Notice that the there are way more images that are classified as pneumonia than normal. This shows that we have a imbalance in our data. We will correct for this imbalance later on in our notebook.

In [19]:
train_list_ds = tf.data.Dataset.from_tensor_slices(train_filenames)
val_list_ds = tf.data.Dataset.from_tensor_slices(val_filenames)

for f in train_list_ds.take(5):
    print(f)
    print(f.numpy())

tf.Tensor(b'./chest-x-ray-images-pneumonia/chest_xray/train/NORMAL/NORMAL2-IM-0797-0001.jpeg', shape=(), dtype=string)
b'./chest-x-ray-images-pneumonia/chest_xray/train/NORMAL/NORMAL2-IM-0797-0001.jpeg'
tf.Tensor(b'./chest-x-ray-images-pneumonia/chest_xray/train/PNEUMONIA/person1608_bacteria_4235.jpeg', shape=(), dtype=string)
b'./chest-x-ray-images-pneumonia/chest_xray/train/PNEUMONIA/person1608_bacteria_4235.jpeg'
tf.Tensor(b'./chest-x-ray-images-pneumonia/chest_xray/train/PNEUMONIA/person545_bacteria_2289.jpeg', shape=(), dtype=string)
b'./chest-x-ray-images-pneumonia/chest_xray/train/PNEUMONIA/person545_bacteria_2289.jpeg'
tf.Tensor(b'./chest-x-ray-images-pneumonia/chest_xray/train/NORMAL/NORMAL2-IM-0820-0001.jpeg', shape=(), dtype=string)
b'./chest-x-ray-images-pneumonia/chest_xray/train/NORMAL/NORMAL2-IM-0820-0001.jpeg'
tf.Tensor(b'./chest-x-ray-images-pneumonia/chest_xray/train/PNEUMONIA/person300_bacteria_1422.jpeg', shape=(), dtype=string)
b'./chest-x-ray-images-pneumonia/ches

Run the following cell to see how many images we have in our training dataset and how many images we have in our validation set.
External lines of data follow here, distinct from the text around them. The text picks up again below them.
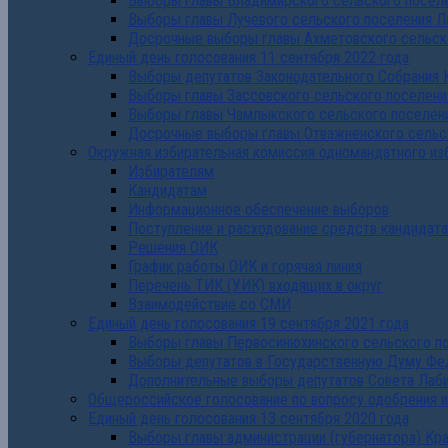
Выборы главы Владимирского сельского поселе
Выборы главы Лучевого сельского поселения Л
Досрочные выборы главы Ахметовского сельско
Единый день голосования 11 сентября 2022 года
Выборы депутатов Законодательного Собрания 
Выборы главы Зассовского сельского поселени
Выборы главы Чамлыкского сельского поселени
Досрочные выборы главы Отважненского сельск
Окружная избирательная комиссия одномандатного из
Избирателям
Кандидатам
Информационное обеспечение выборов
Поступление и расходование средств кандидат
Решения ОИК
График работы ОИК и горячая линия
Перечень ТИК (УИК) входящих в округ
Взаимодействие со СМИ
Единый день голосования 19 сентября 2021 года
Выборы главы Первосинюхинского сельского по
Выборы депутатов в Государственную Думу Фе
Дополнительные выборы депутатов Совета Лаби
Общероссийское голосование по вопросу одобрения 
Единый день голосования 13 сентября 2020 года
Выборы главы администрации (губернатора) Кр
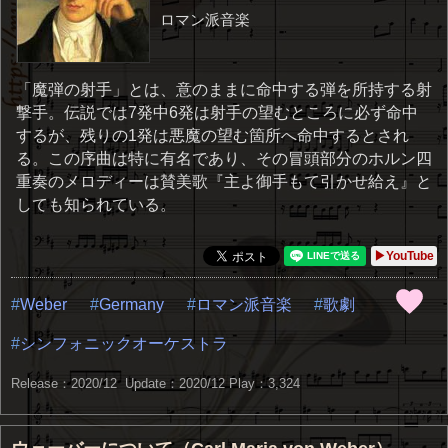
ロマン派音楽
「魔弾の射手」とは、意のままに命中する弾を所持する射
撃手。伝説では7発中6発は射手の望むところに必ず命中
するが、残りの1発は悪魔の望む箇所へ命中するとされ
る。この序曲は特に有名であり、その冒頭部分のホルン四
重奏のメロディーは賛美歌『主よ御手もて引かせ給え』と
しても知られている。
▶YouTube
Weber
Germany
ロマン派音楽
歌劇
シンフォニックオーケストラ
Release：2020/12 Update：2020/12
Play：3,324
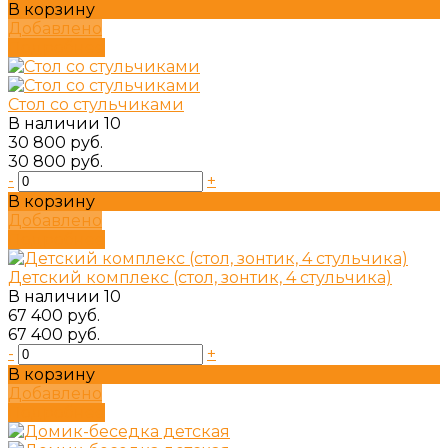
В корзину
Добавлено
Подробнее
Стол со стульчиками
В наличии
10
30 800 руб.
30 800 руб.
-
+
В корзину
Добавлено
Подробнее
Детский комплекс (стол, зонтик, 4 стульчика)
В наличии
10
67 400 руб.
67 400 руб.
-
+
В корзину
Добавлено
Подробнее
Verify that the ratio of images is 80:20.

In [20]:
TRAIN_IMG_COUNT = tf.data.experimental.cardinality(train_list_ds).numpy()
print("Training images count: " + str(TRAIN_IMG_COUNT))

VAL_IMG_COUNT = tf.data.experimental.cardinality(val_list_ds).numpy()
print("Validating images count: " + str(VAL_IMG_COUNT))

Training images count: 4188
Validating images count: 1048


As expected, we have two labels for our images.

In [28]:
CLASS_NAMES = np.array([str(tf.strings.split(item, os.path.sep)[-1].numpy())[2:-1]
                        for item in tf.io.gfile.glob(str("./chest-x-ray-images-pneumonia/chest_xray/train/*"))])
CLASS_NAMES

array(['PNEUMONIA', 'NORMAL'], dtype='<U9')

Currently our dataset is just a list of filenames. We want to map each filename to the corresponding (image, label) pair. The following methods will help us do that.

As we only have two labels, we will rewrite the label so that `1` or `True` indicates pneumonia and `0` or `False` indicates normal.